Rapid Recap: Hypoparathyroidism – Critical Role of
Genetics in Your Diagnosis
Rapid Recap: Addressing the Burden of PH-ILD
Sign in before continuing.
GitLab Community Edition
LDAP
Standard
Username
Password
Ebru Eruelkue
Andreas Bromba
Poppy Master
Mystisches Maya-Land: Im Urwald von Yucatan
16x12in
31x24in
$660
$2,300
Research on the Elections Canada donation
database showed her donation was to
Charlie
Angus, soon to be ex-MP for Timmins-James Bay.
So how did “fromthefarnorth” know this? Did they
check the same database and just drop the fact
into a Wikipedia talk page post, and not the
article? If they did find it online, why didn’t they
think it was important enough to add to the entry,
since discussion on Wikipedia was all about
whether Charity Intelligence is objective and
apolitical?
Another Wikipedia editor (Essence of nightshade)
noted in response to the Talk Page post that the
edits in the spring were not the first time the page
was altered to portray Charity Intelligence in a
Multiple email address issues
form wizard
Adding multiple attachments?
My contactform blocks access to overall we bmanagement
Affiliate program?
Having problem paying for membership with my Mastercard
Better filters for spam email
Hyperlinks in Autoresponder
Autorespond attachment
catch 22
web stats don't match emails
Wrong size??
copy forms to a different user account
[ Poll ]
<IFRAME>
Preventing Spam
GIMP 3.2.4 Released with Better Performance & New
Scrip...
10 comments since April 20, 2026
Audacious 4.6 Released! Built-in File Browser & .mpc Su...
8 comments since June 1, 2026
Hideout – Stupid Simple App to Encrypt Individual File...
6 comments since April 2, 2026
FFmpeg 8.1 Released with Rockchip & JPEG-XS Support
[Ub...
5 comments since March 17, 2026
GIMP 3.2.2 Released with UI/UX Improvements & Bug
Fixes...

Your instructions
The lines from the one containing "was altered to" through the final line of the listing above are all you should set down, exactly as written.

Result of the task
was altered to portray Charity Intelligence in a
Multiple email address issues
form wizard
Adding multiple attachments?
My contactform blocks access to overall we bmanagement
Affiliate program?
Having problem paying for membership with my Mastercard
Better filters for spam email
Hyperlinks in Autoresponder
Autorespond attachment
catch 22
web stats don't match emails
Wrong size??
copy forms to a different user account
[ Poll ]
<IFRAME>
Preventing Spam
GIMP 3.2.4 Released with Better Performance & New
Scrip...
10 comments since April 20, 2026
Audacious 4.6 Released! Built-in File Browser & .mpc Su...
8 comments since June 1, 2026
Hideout – Stupid Simple App to Encrypt Individual File...
6 comments since April 2, 2026
FFmpeg 8.1 Released with Rockchip & JPEG-XS Support
[Ub...
5 comments since March 17, 2026
GIMP 3.2.2 Released with UI/UX Improvements & Bug
Fixes...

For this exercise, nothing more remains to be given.